Chrysler CEO Sergio Marchionne plans to overhaul his company’s lineup over the coming years, with dramatic moves including killing the Jeep Compass and Patriot compact crossovers, and replacing the Chrysler Town & Country minivan with a crossover. Marchionne revealed many of the product plans at a media briefing at the company’s factory in Belvidere, Illinois.
Marchionne told Automotive News that the Jeep Compass and Patriot (pictured) would continue to be built in Belvidere (alongside the 2013 Dodge Dart) until August 2014. He said that there are “a number of candidates” to replace the Jeep twins, but didn’t elaborate further. We have previously heard that the Patriot and Compass will eventually be reincarnated on the CUSW (Compact U.S. Wide) platform that underpins the 2013 Dodge Dart.
The Jeep Liberty also will probably be redesigned for 2014. Based on our spy photos and earlier reports, we can expect the 2014 Liberty to be based on the CUSW platform, which in turned was cribbed from Europe’s Alfa Romeo Giulietta.
As has long been rumored, Marchionne confirmed that the Chrysler Town & Country minivan will be reinvented as a crossover.
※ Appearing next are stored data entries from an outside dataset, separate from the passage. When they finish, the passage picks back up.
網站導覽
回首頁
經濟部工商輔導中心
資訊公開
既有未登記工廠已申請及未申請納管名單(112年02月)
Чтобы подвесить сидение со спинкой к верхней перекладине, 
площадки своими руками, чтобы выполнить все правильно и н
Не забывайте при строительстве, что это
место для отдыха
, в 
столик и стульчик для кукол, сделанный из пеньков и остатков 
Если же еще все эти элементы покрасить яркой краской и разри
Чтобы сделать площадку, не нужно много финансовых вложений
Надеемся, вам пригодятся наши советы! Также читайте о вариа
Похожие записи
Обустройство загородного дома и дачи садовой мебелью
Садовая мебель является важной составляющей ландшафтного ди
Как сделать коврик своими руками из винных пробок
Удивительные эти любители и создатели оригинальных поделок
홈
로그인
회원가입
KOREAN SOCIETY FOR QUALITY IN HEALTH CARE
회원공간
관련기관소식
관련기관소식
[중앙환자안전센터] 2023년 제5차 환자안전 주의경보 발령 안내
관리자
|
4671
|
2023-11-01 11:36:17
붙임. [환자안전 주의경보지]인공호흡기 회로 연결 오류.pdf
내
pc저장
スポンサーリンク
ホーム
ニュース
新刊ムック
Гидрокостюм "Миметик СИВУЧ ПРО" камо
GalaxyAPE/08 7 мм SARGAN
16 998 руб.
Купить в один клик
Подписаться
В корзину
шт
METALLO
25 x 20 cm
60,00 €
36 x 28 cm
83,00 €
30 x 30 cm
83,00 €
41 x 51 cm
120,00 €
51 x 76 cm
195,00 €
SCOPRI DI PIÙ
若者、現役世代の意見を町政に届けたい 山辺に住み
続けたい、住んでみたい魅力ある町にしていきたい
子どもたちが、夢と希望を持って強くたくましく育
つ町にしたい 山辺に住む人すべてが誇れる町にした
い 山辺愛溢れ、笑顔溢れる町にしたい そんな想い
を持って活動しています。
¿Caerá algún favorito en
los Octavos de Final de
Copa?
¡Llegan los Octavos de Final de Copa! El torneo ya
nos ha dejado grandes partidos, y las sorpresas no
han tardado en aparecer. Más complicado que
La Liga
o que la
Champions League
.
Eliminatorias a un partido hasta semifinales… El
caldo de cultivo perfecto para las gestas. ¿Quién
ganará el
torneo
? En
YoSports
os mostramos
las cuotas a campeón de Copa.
The Dodge Grand Caravan will be the company’s only minivan offering going forward; the brand invented the minivan segment in the 1980s, and it made little sense for Chrysler and Dodge to offer two essentially identical vans. As we reported in our July 2012 issue, Chrysler’s T&C replacement will be an upscale crossover that might resemble the Mercedes-Benz R-Class.
Unsurprisingly, Marchionne admitted that the SRT performance brand is working on developing a Dodge Dart SRT4. It will take the place of the Dodge Caliber SRT4, which was dropped in 2009. The only remaining debate is “how big an engine we stick in it,” Marchionne told AN. SRT president and CEO Ralph Gilles told us in January that his brand would consider developing a high-performance version of every Chrysler product except for minivans.
Finally, Marchionne offered a candid take on the electric version of the Fiat 500, which will launch this fall. He said that the zero-emissions subcompact was being designed only so the company could meet requirements in states like California by selling an electric car. Chrysler expects to lose at least $10,000 for each Fiat 500 EV it sells, after all.